As outlined in my previous post ‘Op-Ed: The Nationalisation of Live?’ (https://tjchambers.com/2020/03/28/op-ed-the-nationalisation-of-live/), following the eventual decline of the Coronavirus COVID-19 pandemic, there will be a number of ticketing organisations that may not have survived an extended trading period with little or no revenue and unprecedented refund requests.
Furloughs, layoffs, and cutbacks across the live entertainment sector are already impacting artist management, live agencies, promoter-producers, venues and ticketing service companies. With more casualties to follow.
A recent Billboard article ‘Everyone Else Will Likely Go Out of Business: Why Most Ticketing Companies Won’t Survive COVID-19’ (https://www.billboard.com/articles/business/touring/9344816/coronavirus-why-most-ticketing-companies-wont-survive-covid-19) reported on the extreme fragility of a number of North American ticket retailers due to their exposure relating to advances historically made to concert and festival promoters before event maturity.

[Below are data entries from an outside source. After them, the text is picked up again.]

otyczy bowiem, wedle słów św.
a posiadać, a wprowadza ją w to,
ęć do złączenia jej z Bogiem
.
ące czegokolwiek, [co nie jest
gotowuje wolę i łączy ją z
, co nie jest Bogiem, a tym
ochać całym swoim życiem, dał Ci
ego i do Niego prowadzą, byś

This calculated cashflow gamble – a by-product of the (B-2-B) market competition for clients – may ultimately imperil the fiscal well-being of many of those interlinked across the ticketing sector or potentially expose the end-consumer to the possibility of no (B-2-C) refunds being available.
Eventbrite Inc. (02.04.20) via Google
PaaS – Postponement-As-A-Strategy
Increasingly some within the primary ticketing market are utilising PaaS (Postponement-As-A-Strategy), with tickets already purchased for events now apparently valid for the rescheduled concert / conference / festival / sports tournament now provisionally timetabled for later this year or even 2021 as a (necessary) cashflow tactic, with attendant social-media marketing requests for consumers to #KeepYourTicket.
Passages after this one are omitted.